In 2016, Apple introduced a new multi-million dollar bug bounty program that they are now making significant changes to.
Apple has announced that they will award $1 million to security researchers who prove able to carry out what is termed as a zero-click full chain kernel execution attack and maintain the attack with persistence.
What this basically means is that anyone who can not only get to the core of the IOS operating system developed by Apple but also gain control of the said system in a manner that does not entail any user interaction will be awarded the payout. The offer, along with the requirements, was reported in both Forbes and TechCrunch.
The 1 million dollar offer is a significant step up from the original proposal of $200,000 when the program was first announced and launched in 2016. Forbes also reports that it is the largest bug-bounty of its kind to be offered by a major technology company.
Those who choose to participate will also receive an additional 50% bonus if they can spot any form of vulnerability in Apple’s beta version of the software before it even launches.
Apple announced that it had made these significant changes to its program in Las Vegas at the Black Hat cybersecurity conference. The tech company also announced other vital updates as well.
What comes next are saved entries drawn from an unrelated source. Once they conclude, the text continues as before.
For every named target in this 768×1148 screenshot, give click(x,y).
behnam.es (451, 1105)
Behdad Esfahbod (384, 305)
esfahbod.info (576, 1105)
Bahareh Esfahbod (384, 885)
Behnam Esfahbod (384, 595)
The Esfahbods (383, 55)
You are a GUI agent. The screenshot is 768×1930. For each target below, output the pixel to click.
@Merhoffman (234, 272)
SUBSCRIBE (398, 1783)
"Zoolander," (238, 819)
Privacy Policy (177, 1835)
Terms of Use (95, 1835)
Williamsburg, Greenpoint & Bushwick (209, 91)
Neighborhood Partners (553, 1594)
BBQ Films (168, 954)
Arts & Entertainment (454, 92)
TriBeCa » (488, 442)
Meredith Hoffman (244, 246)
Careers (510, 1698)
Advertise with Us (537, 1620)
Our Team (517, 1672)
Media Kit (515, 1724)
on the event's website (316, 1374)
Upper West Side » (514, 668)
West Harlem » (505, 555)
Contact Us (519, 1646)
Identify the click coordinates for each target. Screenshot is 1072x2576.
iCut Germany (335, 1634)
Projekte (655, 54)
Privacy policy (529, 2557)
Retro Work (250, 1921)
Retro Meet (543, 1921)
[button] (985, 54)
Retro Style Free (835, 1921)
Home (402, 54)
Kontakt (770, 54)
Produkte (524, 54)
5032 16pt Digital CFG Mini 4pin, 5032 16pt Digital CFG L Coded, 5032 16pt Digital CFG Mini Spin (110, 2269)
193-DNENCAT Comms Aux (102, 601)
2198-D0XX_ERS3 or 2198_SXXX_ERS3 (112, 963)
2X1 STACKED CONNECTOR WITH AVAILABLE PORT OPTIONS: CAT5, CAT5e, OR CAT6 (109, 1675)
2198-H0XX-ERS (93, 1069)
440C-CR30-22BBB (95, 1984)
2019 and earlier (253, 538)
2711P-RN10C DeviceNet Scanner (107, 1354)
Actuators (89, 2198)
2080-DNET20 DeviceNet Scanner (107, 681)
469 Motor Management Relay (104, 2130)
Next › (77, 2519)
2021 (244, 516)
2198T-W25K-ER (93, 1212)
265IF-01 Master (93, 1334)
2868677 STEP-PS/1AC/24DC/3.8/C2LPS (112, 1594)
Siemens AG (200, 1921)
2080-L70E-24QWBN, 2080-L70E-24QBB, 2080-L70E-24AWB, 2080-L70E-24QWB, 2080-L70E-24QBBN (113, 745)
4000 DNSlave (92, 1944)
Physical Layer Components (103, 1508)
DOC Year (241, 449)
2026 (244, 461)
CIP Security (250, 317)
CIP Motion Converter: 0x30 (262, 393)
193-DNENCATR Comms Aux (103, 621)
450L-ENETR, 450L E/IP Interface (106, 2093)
The $1 million reward was revealed alongside the announcement that Apple is expanding the program to several of its other platforms, including macOS, tvOS and watchOS.
These are the software programs that power such Apple products as the Mac, the Apple TV, and the Apple Watch lines. Apple also stated that the program is not an invite-only one anymore, as it is open to any and all researchers who may wish to participate.
The upping of the ante on the bug-bounty program comes after security experts have noticed an increase in vulnerabilities within Apple’s products over the recent years.